▶ **Collected data**

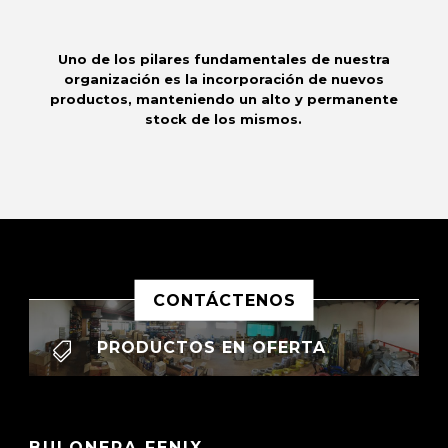
Uno de los pilares fundamentales de nuestra
organización es la incorporación de nuevos
productos, manteniendo un alto y permanente
stock de los mismos.
CONTÁCTENOS
PRODUCTOS EN OFERTA

BULONERA FENIX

▶ **Work item**
Please repeat all of the data exactly, excluding images.

▶ **Final answer**
Uno de los pilares fundamentales de nuestra
organización es la incorporación de nuevos
productos, manteniendo un alto y permanente
stock de los mismos.
CONTÁCTENOS
PRODUCTOS EN OFERTA

BULONERA FENIX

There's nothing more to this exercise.